[Opening Records supplied section]

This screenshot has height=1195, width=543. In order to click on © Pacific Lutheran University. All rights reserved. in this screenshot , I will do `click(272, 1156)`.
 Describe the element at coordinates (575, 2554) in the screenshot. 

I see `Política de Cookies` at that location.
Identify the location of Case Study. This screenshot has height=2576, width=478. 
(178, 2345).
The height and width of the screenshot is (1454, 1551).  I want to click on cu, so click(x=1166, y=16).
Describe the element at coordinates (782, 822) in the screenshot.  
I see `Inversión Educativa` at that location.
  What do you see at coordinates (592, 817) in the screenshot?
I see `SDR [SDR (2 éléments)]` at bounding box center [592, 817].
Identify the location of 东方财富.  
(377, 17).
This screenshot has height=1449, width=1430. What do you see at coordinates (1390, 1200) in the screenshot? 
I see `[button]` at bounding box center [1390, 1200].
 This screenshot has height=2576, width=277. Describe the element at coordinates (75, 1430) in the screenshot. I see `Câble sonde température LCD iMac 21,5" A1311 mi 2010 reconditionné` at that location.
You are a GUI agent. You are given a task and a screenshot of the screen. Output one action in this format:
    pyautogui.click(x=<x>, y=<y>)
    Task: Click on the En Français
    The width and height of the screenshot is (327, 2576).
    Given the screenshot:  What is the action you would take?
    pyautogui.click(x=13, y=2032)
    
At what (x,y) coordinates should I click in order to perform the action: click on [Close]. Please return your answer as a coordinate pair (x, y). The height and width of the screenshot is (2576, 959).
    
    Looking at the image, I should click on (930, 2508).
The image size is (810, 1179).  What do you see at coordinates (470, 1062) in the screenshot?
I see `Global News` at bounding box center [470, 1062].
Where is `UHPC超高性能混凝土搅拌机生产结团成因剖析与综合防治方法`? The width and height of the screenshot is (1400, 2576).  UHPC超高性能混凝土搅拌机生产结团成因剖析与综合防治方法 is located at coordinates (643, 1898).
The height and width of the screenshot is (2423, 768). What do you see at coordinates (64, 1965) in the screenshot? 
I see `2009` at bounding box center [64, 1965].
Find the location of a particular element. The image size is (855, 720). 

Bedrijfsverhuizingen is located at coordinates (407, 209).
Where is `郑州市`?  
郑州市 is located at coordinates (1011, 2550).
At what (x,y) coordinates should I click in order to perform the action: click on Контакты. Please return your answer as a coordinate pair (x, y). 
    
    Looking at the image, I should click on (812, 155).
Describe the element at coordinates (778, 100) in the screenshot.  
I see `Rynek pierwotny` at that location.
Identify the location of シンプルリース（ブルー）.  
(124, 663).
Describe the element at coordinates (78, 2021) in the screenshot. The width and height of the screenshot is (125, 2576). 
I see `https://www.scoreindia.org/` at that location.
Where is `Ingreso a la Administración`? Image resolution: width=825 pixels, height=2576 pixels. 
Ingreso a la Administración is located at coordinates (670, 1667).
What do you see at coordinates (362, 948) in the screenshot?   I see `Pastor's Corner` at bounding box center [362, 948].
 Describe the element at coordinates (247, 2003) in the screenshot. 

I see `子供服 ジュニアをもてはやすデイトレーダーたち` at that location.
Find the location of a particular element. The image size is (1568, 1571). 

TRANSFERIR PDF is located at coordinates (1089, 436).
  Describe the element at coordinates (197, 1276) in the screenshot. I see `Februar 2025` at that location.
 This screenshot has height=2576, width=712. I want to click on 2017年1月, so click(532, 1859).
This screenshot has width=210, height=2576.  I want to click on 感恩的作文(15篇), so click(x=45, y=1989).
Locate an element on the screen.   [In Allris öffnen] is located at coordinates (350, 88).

[Closing Records supplied section]

Once more, give all the records exactly as they were written.

This screenshot has height=1195, width=543. In order to click on © Pacific Lutheran University. All rights reserved. in this screenshot , I will do `click(272, 1156)`.
 Describe the element at coordinates (575, 2554) in the screenshot. 

I see `Política de Cookies` at that location.
Identify the location of Case Study. This screenshot has height=2576, width=478. 
(178, 2345).
The height and width of the screenshot is (1454, 1551).  I want to click on cu, so click(x=1166, y=16).
Describe the element at coordinates (782, 822) in the screenshot.  
I see `Inversión Educativa` at that location.
  What do you see at coordinates (592, 817) in the screenshot?
I see `SDR [SDR (2 éléments)]` at bounding box center [592, 817].
Identify the location of 东方财富.  
(377, 17).
This screenshot has height=1449, width=1430. What do you see at coordinates (1390, 1200) in the screenshot? 
I see `[button]` at bounding box center [1390, 1200].
 This screenshot has height=2576, width=277. Describe the element at coordinates (75, 1430) in the screenshot. I see `Câble sonde température LCD iMac 21,5" A1311 mi 2010 reconditionné` at that location.
You are a GUI agent. You are given a task and a screenshot of the screen. Output one action in this format:
    pyautogui.click(x=<x>, y=<y>)
    Task: Click on the En Français
    The width and height of the screenshot is (327, 2576).
    Given the screenshot:  What is the action you would take?
    pyautogui.click(x=13, y=2032)
    
At what (x,y) coordinates should I click in order to perform the action: click on [Close]. Please return your answer as a coordinate pair (x, y). The height and width of the screenshot is (2576, 959).
    
    Looking at the image, I should click on (930, 2508).
The image size is (810, 1179).  What do you see at coordinates (470, 1062) in the screenshot?
I see `Global News` at bounding box center [470, 1062].
Where is `UHPC超高性能混凝土搅拌机生产结团成因剖析与综合防治方法`? The width and height of the screenshot is (1400, 2576).  UHPC超高性能混凝土搅拌机生产结团成因剖析与综合防治方法 is located at coordinates (643, 1898).
The height and width of the screenshot is (2423, 768). What do you see at coordinates (64, 1965) in the screenshot? 
I see `2009` at bounding box center [64, 1965].
Find the location of a particular element. The image size is (855, 720). 

Bedrijfsverhuizingen is located at coordinates (407, 209).
Where is `郑州市`?  
郑州市 is located at coordinates (1011, 2550).
At what (x,y) coordinates should I click in order to perform the action: click on Контакты. Please return your answer as a coordinate pair (x, y). 
    
    Looking at the image, I should click on (812, 155).
Describe the element at coordinates (778, 100) in the screenshot.  
I see `Rynek pierwotny` at that location.
Identify the location of シンプルリース（ブルー）.  
(124, 663).
Describe the element at coordinates (78, 2021) in the screenshot. The width and height of the screenshot is (125, 2576). 
I see `https://www.scoreindia.org/` at that location.
Where is `Ingreso a la Administración`? Image resolution: width=825 pixels, height=2576 pixels. 
Ingreso a la Administración is located at coordinates (670, 1667).
What do you see at coordinates (362, 948) in the screenshot?   I see `Pastor's Corner` at bounding box center [362, 948].
 Describe the element at coordinates (247, 2003) in the screenshot. 

I see `子供服 ジュニアをもてはやすデイトレーダーたち` at that location.
Find the location of a particular element. The image size is (1568, 1571). 

TRANSFERIR PDF is located at coordinates (1089, 436).
  Describe the element at coordinates (197, 1276) in the screenshot. I see `Februar 2025` at that location.
 This screenshot has height=2576, width=712. I want to click on 2017年1月, so click(532, 1859).
This screenshot has width=210, height=2576.  I want to click on 感恩的作文(15篇), so click(x=45, y=1989).
Locate an element on the screen.   [In Allris öffnen] is located at coordinates (350, 88).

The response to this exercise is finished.